Brushy Mountain Dharma Bum

I continue to stumble along the path.

So Why Dharma Bum?

(This post was first posted with the original blog so I am posting it again.)

The reference Dharma Bum comes from Jack Kerouac’s book The Dharma Bums (1959). I read this book in the summer of 1972 while I was killing time. My reason for killing time that summer was I had just graduated from college and was anticipating being inducted into the military due to my low number (15) in the draft lottery. I don’t know if at that point I had already made my decision to join the Coast Guard or not. Beside Kerouac I remembering reading Hesse, Watts, Camus, and who knows what else that summer.

Only a couple of years ago I found and read Gary Snyder’s Passage Through India: An Expanded and Illustrated Edition (2007). Passage Through India is the account of Snyder’s journey through the far east with companions Joanne Kyger, Alan Ginsburg, and others. The group visited Zen monasteries, Hindu and Buddhist temples, and even met with the Dalai Lama.

What makes someone one Dharma Bum? According to Kerouac’s book and Snyder’s travels, Dharma Bums are seeking the Dharma. Dharma has many definitions and I will address that topic in another post. Snyder’s group traveled via tramp steamers, backpacked, and generally traveled as cheaply as possible. My days of being that kind of bum are long past but in my days in college I did hitchhike around the country making trips to the Southwest from my base at Michigan State University. Jim Rojeski and Pete Greider joined me on those trips. Being a college student hardly qualified me to be a bum in the sense that we think of hobos or certainly the homeless that populate our streets today. I would say that the experience sticking one’s thumb out and hoping for ride to your destination gives a person a different insight on the world. Most trips I took that way ended up with detours some of which proved to be more interesting than the intended purpose of the trip.

So what have I been seeking all these years that I have considered myself a Dharma Bum. I guess if I knew the answer to that question I wouldn’t be writing this blog in an effort to clarify my thinking. Even at this age in my life I’m still trying to find my way. I know many paths I’m not interested in following and I’m happy with some of the paths I have taken. So what path shall I follow for the remaining days of my life is the question for which I have been and continue to seek the answer.

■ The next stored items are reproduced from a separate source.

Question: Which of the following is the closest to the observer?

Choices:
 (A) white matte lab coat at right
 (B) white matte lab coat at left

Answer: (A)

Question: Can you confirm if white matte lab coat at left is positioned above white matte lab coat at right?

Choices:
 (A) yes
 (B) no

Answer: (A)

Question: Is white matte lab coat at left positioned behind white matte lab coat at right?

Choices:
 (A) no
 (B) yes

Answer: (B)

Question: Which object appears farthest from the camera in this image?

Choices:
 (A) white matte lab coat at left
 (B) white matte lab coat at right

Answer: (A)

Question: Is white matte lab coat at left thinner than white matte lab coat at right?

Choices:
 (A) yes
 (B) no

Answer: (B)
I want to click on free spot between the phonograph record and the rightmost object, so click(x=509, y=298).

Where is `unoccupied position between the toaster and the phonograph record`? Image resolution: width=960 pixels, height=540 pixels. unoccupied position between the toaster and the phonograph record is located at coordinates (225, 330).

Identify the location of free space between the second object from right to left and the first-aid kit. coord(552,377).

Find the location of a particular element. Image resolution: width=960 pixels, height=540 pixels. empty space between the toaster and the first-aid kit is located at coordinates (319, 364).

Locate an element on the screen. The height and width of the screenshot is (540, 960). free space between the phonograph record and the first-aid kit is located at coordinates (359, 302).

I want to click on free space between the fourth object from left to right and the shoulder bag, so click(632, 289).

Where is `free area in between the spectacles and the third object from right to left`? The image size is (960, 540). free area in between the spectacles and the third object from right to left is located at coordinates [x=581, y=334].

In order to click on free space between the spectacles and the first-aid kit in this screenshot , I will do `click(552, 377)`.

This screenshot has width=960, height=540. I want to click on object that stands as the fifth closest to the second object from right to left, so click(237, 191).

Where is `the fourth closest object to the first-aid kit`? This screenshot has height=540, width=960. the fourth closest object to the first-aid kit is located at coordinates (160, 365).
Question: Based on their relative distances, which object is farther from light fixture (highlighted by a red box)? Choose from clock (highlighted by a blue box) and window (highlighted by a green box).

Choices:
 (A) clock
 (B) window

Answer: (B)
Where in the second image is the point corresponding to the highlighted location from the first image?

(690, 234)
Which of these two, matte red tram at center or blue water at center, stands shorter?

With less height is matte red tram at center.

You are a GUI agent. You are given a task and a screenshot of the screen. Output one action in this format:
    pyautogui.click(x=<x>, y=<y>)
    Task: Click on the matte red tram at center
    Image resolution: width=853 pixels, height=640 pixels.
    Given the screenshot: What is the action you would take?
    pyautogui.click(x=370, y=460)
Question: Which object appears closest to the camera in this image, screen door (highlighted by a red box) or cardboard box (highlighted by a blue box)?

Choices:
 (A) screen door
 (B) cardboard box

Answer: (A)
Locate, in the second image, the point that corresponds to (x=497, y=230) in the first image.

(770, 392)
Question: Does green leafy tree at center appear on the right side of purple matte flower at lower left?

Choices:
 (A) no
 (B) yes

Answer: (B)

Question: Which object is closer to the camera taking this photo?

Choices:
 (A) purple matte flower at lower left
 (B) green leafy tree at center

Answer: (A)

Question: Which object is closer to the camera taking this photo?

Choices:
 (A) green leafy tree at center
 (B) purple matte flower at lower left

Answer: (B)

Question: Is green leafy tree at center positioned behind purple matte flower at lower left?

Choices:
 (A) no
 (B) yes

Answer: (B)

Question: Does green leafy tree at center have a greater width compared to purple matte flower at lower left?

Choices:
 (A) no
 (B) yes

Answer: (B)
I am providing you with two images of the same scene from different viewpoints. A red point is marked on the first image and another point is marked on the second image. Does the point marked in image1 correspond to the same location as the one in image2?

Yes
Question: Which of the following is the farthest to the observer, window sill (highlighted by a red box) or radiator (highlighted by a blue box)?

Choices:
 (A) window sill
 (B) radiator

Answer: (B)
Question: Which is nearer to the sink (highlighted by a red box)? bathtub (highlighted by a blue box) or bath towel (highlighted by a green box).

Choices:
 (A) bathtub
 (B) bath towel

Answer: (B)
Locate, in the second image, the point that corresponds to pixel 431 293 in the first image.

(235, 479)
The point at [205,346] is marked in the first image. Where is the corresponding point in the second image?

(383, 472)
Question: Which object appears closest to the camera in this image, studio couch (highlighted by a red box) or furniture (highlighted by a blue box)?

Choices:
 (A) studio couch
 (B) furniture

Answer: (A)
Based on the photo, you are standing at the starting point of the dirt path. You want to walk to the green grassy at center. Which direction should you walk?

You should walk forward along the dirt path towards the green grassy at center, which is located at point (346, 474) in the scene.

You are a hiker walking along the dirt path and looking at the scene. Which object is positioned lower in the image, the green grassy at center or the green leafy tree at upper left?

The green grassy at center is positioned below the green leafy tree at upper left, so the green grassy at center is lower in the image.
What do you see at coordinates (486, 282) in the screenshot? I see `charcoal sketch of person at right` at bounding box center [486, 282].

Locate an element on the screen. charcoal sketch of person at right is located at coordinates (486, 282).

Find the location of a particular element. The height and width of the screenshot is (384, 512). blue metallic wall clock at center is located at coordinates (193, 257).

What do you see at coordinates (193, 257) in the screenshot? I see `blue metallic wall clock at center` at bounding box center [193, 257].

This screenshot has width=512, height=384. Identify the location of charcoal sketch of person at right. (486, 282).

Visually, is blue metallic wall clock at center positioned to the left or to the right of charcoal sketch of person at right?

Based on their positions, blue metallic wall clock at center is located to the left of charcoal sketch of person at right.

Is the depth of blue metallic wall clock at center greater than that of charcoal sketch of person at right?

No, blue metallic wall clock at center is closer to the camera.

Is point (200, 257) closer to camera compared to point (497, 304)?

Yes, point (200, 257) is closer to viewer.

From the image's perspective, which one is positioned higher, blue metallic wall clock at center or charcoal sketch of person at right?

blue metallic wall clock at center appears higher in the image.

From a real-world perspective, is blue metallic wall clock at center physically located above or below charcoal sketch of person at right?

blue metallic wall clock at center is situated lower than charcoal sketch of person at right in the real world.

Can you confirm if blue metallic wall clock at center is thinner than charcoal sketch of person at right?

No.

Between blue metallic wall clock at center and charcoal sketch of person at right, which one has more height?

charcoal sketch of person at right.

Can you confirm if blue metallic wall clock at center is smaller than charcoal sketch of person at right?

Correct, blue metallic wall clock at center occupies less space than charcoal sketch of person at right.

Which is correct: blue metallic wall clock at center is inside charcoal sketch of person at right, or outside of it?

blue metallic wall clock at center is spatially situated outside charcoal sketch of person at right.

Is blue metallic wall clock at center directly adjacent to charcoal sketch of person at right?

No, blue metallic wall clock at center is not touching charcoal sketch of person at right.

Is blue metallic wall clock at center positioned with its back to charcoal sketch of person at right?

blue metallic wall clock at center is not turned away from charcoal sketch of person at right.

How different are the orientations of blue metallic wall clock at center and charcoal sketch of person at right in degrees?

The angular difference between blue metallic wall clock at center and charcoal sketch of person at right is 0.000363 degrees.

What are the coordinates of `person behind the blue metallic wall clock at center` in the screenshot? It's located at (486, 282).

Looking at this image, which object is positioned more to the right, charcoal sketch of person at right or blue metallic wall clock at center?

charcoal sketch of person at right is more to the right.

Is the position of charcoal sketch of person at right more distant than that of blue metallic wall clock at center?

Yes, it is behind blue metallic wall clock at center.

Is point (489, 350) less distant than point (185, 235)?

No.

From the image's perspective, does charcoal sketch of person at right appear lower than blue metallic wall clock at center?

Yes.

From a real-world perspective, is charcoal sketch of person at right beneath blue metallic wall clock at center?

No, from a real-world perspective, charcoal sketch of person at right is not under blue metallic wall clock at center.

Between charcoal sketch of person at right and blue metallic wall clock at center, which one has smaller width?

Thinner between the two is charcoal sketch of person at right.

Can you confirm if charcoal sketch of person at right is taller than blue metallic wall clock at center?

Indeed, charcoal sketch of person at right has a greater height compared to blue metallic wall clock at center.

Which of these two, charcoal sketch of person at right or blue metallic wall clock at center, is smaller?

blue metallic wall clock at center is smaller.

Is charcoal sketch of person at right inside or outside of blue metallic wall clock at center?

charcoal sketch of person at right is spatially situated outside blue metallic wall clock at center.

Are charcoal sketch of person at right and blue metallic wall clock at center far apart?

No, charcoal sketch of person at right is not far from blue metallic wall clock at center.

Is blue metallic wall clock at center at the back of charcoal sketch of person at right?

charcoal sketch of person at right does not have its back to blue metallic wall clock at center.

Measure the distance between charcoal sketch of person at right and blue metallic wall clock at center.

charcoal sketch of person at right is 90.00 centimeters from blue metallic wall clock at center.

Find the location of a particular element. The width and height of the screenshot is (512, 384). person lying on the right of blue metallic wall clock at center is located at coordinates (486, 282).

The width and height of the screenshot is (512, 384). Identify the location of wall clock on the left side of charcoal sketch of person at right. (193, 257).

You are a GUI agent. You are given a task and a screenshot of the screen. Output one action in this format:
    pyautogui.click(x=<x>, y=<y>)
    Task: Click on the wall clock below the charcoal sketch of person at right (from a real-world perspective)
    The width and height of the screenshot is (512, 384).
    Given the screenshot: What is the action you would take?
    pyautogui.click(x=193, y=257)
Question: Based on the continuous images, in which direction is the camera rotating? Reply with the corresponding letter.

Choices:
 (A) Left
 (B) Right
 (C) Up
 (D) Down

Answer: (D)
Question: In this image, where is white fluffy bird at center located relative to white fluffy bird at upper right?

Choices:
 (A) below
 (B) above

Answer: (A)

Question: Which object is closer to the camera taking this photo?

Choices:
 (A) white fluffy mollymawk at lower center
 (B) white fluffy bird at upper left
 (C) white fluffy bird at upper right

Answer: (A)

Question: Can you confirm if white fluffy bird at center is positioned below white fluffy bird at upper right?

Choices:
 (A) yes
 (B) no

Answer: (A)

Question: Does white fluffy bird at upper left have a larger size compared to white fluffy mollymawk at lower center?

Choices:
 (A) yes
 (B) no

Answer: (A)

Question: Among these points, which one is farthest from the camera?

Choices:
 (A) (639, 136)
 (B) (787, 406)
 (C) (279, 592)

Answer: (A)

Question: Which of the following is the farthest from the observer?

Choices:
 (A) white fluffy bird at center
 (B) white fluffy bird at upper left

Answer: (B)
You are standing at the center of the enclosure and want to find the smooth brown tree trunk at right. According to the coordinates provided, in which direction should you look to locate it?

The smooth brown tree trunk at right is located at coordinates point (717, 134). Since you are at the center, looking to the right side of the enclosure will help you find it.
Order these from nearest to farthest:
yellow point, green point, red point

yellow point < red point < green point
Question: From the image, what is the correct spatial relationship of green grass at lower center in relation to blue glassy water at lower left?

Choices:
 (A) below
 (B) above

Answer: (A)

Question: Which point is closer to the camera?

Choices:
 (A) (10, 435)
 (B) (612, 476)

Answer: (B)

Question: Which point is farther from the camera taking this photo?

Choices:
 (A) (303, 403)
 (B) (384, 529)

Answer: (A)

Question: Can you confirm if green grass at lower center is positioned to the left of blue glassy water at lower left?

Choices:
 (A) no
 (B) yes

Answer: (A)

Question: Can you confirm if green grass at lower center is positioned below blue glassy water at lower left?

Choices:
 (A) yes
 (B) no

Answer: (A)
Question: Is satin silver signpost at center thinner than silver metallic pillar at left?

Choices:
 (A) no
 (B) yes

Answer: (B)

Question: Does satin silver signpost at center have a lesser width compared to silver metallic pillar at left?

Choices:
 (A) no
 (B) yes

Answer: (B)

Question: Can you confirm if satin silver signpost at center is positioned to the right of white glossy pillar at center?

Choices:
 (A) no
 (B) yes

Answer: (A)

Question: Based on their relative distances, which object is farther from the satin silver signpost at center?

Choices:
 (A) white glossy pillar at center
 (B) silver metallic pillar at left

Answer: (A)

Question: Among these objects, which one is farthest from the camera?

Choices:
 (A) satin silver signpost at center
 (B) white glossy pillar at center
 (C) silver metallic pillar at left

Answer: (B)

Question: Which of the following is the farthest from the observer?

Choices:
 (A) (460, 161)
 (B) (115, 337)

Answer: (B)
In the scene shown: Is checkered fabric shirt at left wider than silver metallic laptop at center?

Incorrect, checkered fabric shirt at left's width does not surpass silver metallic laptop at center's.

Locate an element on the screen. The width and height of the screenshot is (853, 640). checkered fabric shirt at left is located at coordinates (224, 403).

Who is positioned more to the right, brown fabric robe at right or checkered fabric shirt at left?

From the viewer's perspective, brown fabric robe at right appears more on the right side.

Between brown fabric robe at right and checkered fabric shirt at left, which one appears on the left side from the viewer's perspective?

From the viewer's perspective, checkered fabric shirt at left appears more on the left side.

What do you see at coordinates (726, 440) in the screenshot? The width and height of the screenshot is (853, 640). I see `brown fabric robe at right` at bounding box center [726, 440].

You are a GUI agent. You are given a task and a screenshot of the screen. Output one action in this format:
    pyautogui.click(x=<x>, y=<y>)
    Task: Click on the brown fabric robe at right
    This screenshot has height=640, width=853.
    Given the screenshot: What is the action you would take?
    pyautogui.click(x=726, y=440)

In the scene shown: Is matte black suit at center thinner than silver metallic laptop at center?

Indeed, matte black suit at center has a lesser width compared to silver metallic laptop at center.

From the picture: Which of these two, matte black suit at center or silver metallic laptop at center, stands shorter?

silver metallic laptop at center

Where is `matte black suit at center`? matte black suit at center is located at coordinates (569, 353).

One answer I know for certain is that I’m constantly seeking new questions and new ways to answer them. I want to keep an open mind and heart in order to let the experiences I encounter enrich my life rather than close me off to other people and other experiences.

What about the book The Dharma Bums that drew me to the analogy and the importance of seeking? One of the most fascinating parts of the books was job of fire lookout on a tower up in the mountains. Something about that truly appealed to me. Another book I found a few years ago Poets on the Peaks (Suiter, 2002) gives a much fuller description of the life lived in a fire tower. I was lucking enough to be stationed at lighthouse when I was in the Coast Guard shortly after reading Dharma Bums. I took it as karma at the time. I will certainly write more about that experience later. Two other aspects of the book that hit home with me were the experience of hiking in the mountains and meditation. Being from the hills of North Carolina hiking is a source of great peace to me and I had been exposed to transcendental meditation during my junior year at college.

I hope this has whetted your appetite as I begin this exploration of where I’ve been and where I am going.

 

References

Kerouac, J. (1959). The Dharma Bums (First edition.). Signet.

Snyder, G. (2007). Passage Through India: An Expanded and Illustrated Edition (Exp Ill edition.). Emeryville, CA: Counterpoint.

Suiter, J. (2002). Poets on the Peaks: Gary Snyder, Philip Whalen & Jack Kerouac in the Cascades. New York: Counterpoint.